= Australian Council for International Development =

The Australian Council For International Development (ACFID) is an independent national association of Australian non-government organisations (NGOs) working in the field of international aid and development. ACFID was founded in 1965, with Syd Einfeld as Chairman, and has over 130 members working in 90 developing countries and supported by over 1.5 million Australians. It lobbies for non-government aid organisations, and Australian government development aid.

ACFID was formerly known as ACFOA (The Australian Council For Overseas Aid). ACFID is based in Canberra, Australia.

The ACFID Code of Conduct is a voluntary, self-regulatory industry Code for international development organisations.

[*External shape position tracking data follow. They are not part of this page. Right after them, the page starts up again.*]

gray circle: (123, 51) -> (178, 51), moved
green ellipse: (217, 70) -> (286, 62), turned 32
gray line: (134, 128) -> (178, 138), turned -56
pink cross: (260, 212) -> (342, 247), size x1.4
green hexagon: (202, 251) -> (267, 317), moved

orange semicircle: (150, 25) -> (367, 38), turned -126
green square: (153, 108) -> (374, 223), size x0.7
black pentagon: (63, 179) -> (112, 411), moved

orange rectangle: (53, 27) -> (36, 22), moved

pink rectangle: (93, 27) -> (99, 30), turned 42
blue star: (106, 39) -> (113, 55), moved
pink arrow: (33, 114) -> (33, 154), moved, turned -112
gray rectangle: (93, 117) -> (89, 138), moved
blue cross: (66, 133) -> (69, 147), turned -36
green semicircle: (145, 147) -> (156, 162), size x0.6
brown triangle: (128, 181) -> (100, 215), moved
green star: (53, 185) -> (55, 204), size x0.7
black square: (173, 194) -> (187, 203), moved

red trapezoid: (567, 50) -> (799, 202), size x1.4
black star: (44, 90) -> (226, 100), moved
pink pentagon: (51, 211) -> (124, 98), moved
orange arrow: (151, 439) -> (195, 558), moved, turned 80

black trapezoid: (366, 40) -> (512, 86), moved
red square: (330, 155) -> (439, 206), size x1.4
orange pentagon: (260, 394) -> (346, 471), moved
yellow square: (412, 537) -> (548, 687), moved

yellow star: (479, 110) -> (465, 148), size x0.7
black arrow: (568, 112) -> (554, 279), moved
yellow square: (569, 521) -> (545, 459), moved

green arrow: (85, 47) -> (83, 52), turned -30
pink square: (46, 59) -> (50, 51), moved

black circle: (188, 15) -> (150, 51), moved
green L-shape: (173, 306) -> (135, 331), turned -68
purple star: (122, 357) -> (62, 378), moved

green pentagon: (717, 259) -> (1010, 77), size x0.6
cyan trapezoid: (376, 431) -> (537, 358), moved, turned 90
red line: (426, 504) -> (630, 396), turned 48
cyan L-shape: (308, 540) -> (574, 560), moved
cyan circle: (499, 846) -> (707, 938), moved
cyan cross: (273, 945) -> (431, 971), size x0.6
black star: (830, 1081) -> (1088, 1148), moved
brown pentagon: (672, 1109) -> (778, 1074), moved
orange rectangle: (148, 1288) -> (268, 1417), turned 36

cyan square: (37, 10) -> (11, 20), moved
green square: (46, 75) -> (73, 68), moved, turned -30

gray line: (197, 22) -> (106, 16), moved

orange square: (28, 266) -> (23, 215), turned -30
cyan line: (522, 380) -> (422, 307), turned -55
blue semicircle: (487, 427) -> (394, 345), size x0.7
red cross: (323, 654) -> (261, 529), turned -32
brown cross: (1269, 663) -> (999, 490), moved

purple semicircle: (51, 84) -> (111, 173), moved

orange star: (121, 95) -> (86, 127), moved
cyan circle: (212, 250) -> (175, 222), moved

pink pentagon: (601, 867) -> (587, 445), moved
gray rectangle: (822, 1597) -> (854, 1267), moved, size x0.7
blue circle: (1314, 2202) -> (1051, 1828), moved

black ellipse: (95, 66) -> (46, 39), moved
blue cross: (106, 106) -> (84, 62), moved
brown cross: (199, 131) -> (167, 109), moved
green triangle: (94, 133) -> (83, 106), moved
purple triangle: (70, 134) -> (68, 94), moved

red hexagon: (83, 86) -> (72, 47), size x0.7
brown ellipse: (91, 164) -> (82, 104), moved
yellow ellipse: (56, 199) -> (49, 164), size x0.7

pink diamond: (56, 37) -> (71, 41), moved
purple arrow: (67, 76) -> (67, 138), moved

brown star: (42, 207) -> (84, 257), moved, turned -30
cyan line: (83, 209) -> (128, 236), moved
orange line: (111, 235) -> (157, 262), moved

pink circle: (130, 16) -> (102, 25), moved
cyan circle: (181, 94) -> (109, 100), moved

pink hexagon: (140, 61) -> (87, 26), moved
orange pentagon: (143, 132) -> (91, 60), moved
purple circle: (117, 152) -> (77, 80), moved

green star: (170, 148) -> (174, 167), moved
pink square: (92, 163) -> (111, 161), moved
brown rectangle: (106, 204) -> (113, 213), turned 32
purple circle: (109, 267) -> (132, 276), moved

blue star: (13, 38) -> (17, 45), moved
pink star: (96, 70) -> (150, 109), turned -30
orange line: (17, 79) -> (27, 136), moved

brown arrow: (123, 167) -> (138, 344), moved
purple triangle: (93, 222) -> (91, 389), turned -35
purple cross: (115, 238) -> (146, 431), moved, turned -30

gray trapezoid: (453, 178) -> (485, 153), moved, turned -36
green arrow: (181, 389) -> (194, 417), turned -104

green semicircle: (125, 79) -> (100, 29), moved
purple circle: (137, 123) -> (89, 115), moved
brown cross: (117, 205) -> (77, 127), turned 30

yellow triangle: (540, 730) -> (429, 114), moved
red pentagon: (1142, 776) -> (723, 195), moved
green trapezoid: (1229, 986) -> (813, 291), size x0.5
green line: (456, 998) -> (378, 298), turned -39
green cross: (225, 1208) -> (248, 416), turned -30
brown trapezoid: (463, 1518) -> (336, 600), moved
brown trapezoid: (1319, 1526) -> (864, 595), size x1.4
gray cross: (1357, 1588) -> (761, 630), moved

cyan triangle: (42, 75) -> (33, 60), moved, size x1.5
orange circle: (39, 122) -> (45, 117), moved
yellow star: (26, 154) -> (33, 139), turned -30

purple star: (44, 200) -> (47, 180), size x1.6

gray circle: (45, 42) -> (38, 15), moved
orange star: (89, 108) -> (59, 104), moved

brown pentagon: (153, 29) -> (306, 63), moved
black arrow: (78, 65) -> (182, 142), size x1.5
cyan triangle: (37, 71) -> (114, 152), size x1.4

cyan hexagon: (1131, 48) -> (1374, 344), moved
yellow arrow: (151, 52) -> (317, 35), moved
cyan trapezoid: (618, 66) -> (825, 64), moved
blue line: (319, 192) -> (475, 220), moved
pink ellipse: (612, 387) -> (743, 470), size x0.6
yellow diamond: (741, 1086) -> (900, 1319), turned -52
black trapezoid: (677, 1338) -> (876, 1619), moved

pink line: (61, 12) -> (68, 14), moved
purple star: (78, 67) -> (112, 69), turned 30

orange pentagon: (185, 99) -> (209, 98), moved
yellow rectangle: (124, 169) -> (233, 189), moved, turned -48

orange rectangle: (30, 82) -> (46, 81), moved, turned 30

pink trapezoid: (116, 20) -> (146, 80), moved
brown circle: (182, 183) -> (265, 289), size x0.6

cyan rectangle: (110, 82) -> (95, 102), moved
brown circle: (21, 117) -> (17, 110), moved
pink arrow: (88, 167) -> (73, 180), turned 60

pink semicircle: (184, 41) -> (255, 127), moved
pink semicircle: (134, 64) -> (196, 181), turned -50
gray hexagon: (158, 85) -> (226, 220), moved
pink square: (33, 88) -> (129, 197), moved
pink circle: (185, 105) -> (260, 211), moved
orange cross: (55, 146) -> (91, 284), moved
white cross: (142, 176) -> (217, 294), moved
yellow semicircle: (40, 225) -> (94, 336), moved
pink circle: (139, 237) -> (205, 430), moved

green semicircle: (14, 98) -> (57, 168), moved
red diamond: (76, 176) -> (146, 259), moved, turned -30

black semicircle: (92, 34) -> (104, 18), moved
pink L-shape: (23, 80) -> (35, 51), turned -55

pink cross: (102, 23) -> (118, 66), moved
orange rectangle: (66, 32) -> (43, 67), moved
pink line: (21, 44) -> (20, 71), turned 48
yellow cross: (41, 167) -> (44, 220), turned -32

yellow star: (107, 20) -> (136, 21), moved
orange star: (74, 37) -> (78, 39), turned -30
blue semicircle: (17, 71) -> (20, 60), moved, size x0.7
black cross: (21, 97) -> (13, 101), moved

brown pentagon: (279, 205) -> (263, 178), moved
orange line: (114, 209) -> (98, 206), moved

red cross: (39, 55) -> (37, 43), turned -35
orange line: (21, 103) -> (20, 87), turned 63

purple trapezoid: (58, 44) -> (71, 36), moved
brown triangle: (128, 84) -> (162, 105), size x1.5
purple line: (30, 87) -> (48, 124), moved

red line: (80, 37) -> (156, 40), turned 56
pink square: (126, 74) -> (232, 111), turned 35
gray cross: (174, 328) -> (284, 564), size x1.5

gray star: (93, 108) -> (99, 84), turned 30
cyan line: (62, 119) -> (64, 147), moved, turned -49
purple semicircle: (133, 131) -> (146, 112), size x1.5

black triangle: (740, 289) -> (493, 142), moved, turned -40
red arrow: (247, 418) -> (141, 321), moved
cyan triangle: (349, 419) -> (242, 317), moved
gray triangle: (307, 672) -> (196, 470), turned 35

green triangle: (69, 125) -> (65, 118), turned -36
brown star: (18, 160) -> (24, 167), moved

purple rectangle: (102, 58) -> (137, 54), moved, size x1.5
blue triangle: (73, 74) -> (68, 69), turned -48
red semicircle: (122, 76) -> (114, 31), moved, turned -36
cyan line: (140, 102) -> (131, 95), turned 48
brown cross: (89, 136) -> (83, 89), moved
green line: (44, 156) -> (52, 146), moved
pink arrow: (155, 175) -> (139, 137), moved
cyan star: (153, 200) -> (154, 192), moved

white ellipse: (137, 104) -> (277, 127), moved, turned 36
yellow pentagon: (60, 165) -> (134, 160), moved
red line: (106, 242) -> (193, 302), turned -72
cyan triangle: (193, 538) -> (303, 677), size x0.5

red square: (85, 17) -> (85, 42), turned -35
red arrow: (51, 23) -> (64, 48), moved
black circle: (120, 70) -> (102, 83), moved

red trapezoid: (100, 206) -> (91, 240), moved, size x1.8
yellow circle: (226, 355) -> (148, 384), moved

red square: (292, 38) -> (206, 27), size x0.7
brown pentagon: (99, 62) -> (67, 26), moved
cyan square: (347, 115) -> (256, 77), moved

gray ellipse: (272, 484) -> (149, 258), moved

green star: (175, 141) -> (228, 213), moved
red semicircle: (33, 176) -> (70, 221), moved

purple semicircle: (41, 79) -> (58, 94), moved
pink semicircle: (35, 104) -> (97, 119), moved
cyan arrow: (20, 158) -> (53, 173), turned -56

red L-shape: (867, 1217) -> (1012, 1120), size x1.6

Launched in 1998 by Governor General Sir William Deane, it represents a commitment by its signatories to high standards of integrity and accountability.

The ACFID Code of Conduct defines the standards of best practice for international development organisations in the fields of organisational integrity, governance, communication with the public, finances and personnel and management practices.

==Vision==

To promote conditions of sustainable human development in which people are able to enjoy a full range of human rights, fulfill their needs free from poverty, and live in dignity.

==ACFID Members==

The following organisations were listed as full ACFID members as of December 2012.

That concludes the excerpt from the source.